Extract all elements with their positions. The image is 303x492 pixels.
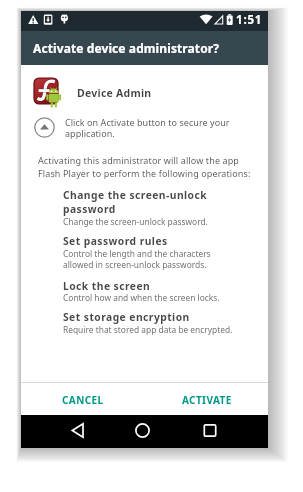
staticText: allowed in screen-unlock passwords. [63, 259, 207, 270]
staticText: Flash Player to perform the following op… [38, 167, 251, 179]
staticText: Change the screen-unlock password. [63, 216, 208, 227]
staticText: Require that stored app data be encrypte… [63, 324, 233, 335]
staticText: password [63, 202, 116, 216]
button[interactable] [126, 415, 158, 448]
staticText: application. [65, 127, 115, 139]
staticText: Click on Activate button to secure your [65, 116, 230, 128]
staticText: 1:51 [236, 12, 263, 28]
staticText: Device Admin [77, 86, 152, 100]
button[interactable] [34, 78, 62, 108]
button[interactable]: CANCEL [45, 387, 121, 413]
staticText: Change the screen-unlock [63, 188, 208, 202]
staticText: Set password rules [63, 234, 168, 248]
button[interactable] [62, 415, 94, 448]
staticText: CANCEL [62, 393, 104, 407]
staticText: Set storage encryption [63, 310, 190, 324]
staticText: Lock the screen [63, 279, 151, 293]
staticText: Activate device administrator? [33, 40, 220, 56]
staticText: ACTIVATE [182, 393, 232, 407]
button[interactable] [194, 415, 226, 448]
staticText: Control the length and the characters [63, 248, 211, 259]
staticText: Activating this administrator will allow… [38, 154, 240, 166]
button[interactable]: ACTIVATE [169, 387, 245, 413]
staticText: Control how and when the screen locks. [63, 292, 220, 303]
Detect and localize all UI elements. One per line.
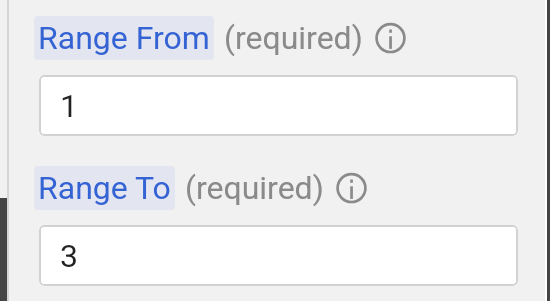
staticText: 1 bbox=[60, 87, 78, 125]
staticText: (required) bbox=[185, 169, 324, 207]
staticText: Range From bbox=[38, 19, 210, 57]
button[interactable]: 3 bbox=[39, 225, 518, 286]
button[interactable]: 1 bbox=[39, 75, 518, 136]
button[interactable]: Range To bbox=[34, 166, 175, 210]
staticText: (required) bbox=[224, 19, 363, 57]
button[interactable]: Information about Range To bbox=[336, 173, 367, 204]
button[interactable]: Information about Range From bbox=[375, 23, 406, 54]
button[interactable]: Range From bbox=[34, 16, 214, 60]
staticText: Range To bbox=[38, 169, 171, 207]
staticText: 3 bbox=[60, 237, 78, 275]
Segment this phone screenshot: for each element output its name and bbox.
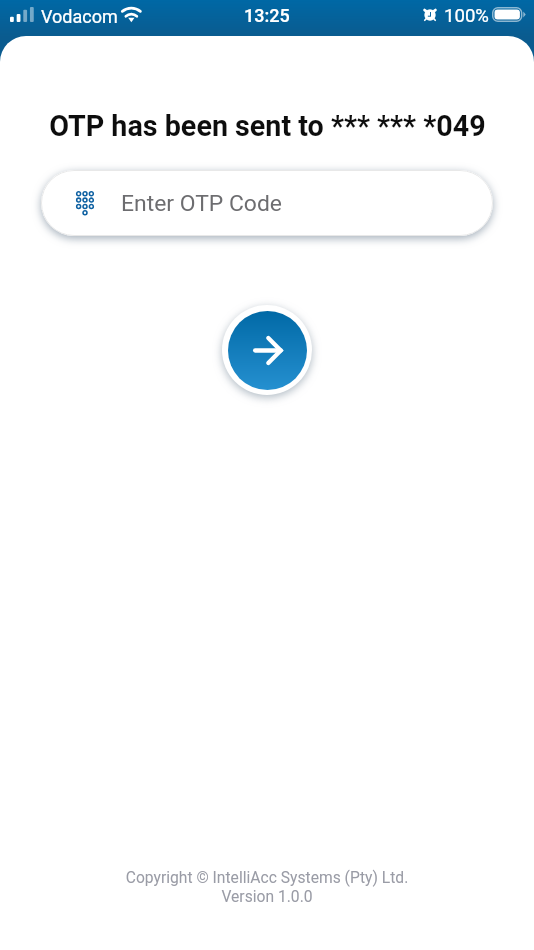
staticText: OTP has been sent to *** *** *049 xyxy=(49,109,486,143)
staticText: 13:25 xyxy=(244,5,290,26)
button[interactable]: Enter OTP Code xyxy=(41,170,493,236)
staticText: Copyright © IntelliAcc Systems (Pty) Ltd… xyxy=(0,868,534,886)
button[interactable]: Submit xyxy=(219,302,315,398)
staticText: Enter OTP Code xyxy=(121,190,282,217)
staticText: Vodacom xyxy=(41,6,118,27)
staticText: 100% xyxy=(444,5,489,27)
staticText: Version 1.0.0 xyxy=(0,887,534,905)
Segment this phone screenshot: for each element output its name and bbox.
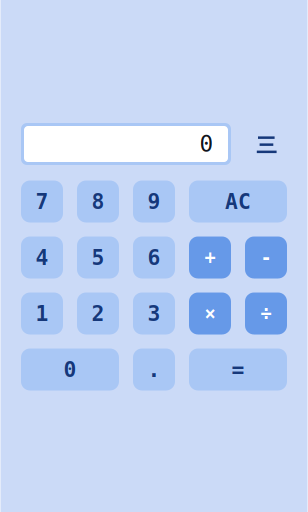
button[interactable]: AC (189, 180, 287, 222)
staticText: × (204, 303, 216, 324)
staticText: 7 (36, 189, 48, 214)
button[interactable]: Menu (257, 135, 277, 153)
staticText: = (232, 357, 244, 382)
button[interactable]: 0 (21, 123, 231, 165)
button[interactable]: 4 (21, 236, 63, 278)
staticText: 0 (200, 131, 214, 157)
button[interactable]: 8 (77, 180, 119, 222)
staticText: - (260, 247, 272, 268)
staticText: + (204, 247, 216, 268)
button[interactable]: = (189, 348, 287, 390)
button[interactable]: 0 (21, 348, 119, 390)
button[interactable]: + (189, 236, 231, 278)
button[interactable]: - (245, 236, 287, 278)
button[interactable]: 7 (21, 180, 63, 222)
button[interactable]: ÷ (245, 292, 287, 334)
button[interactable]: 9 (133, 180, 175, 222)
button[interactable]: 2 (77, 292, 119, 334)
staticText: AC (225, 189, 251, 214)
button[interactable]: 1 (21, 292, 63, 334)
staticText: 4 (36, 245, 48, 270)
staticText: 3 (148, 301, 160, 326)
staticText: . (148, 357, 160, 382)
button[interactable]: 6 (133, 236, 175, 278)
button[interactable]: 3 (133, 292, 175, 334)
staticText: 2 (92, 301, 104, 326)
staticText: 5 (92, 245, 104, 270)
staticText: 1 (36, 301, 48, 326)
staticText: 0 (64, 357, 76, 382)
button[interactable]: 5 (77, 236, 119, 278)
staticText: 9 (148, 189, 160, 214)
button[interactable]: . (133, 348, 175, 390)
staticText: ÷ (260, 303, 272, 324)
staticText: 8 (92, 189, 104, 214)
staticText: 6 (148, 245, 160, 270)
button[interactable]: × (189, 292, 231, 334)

——————

Exercise brief -> Could you reproduce the entries verbatim, leaving out all pictures?

Exercise answer ->
Extract all elements with their positions. The image is 303x492 pixels.
staticText: allowed in screen-unlock passwords. [63, 259, 207, 270]
staticText: Flash Player to perform the following op… [38, 167, 251, 179]
staticText: Change the screen-unlock password. [63, 216, 208, 227]
staticText: Require that stored app data be encrypte… [63, 324, 233, 335]
staticText: password [63, 202, 116, 216]
button[interactable] [126, 415, 158, 448]
staticText: application. [65, 127, 115, 139]
staticText: Click on Activate button to secure your [65, 116, 230, 128]
staticText: 1:51 [236, 12, 263, 28]
staticText: Device Admin [77, 86, 152, 100]
button[interactable] [34, 78, 62, 108]
button[interactable]: CANCEL [45, 387, 121, 413]
staticText: Change the screen-unlock [63, 188, 208, 202]
staticText: Set password rules [63, 234, 168, 248]
button[interactable] [62, 415, 94, 448]
staticText: CANCEL [62, 393, 104, 407]
staticText: Set storage encryption [63, 310, 190, 324]
staticText: Lock the screen [63, 279, 151, 293]
staticText: Activate device administrator? [33, 40, 220, 56]
staticText: ACTIVATE [182, 393, 232, 407]
button[interactable] [194, 415, 226, 448]
staticText: Control the length and the characters [63, 248, 211, 259]
staticText: Activating this administrator will allow… [38, 154, 240, 166]
button[interactable]: ACTIVATE [169, 387, 245, 413]
staticText: Control how and when the screen locks. [63, 292, 220, 303]
Detect and localize all UI elements. One per line.
staticText: 1 bbox=[60, 87, 78, 125]
staticText: (required) bbox=[185, 169, 324, 207]
staticText: Range From bbox=[38, 19, 210, 57]
button[interactable]: 3 bbox=[39, 225, 518, 286]
button[interactable]: 1 bbox=[39, 75, 518, 136]
button[interactable]: Range To bbox=[34, 166, 175, 210]
staticText: (required) bbox=[224, 19, 363, 57]
button[interactable]: Information about Range To bbox=[336, 173, 367, 204]
button[interactable]: Information about Range From bbox=[375, 23, 406, 54]
button[interactable]: Range From bbox=[34, 16, 214, 60]
staticText: Range To bbox=[38, 169, 171, 207]
staticText: 3 bbox=[60, 237, 78, 275]
Segment this phone screenshot: for each element output its name and bbox.
staticText: OTP has been sent to *** *** *049 xyxy=(49,109,486,143)
staticText: 13:25 xyxy=(244,5,290,26)
button[interactable]: Enter OTP Code xyxy=(41,170,493,236)
staticText: Copyright © IntelliAcc Systems (Pty) Ltd… xyxy=(0,868,534,886)
button[interactable]: Submit xyxy=(219,302,315,398)
staticText: Enter OTP Code xyxy=(121,190,282,217)
staticText: Vodacom xyxy=(41,6,118,27)
staticText: 100% xyxy=(444,5,489,27)
staticText: Version 1.0.0 xyxy=(0,887,534,905)
Segment this phone screenshot: for each element output its name and bbox.
button[interactable]: AC (189, 180, 287, 222)
staticText: × (204, 303, 216, 324)
staticText: 7 (36, 189, 48, 214)
button[interactable]: Menu (257, 135, 277, 153)
staticText: = (232, 357, 244, 382)
button[interactable]: 0 (21, 123, 231, 165)
button[interactable]: 4 (21, 236, 63, 278)
staticText: 0 (200, 131, 214, 157)
button[interactable]: 8 (77, 180, 119, 222)
staticText: - (260, 247, 272, 268)
staticText: + (204, 247, 216, 268)
button[interactable]: = (189, 348, 287, 390)
button[interactable]: 0 (21, 348, 119, 390)
button[interactable]: + (189, 236, 231, 278)
button[interactable]: - (245, 236, 287, 278)
button[interactable]: 7 (21, 180, 63, 222)
button[interactable]: ÷ (245, 292, 287, 334)
button[interactable]: 9 (133, 180, 175, 222)
button[interactable]: 2 (77, 292, 119, 334)
staticText: AC (225, 189, 251, 214)
button[interactable]: 1 (21, 292, 63, 334)
staticText: 4 (36, 245, 48, 270)
staticText: 3 (148, 301, 160, 326)
staticText: . (148, 357, 160, 382)
button[interactable]: 6 (133, 236, 175, 278)
button[interactable]: 3 (133, 292, 175, 334)
staticText: 2 (92, 301, 104, 326)
staticText: 5 (92, 245, 104, 270)
staticText: 1 (36, 301, 48, 326)
staticText: 0 (64, 357, 76, 382)
button[interactable]: 5 (77, 236, 119, 278)
staticText: 9 (148, 189, 160, 214)
button[interactable]: . (133, 348, 175, 390)
staticText: ÷ (260, 303, 272, 324)
staticText: 8 (92, 189, 104, 214)
staticText: 6 (148, 245, 160, 270)
button[interactable]: × (189, 292, 231, 334)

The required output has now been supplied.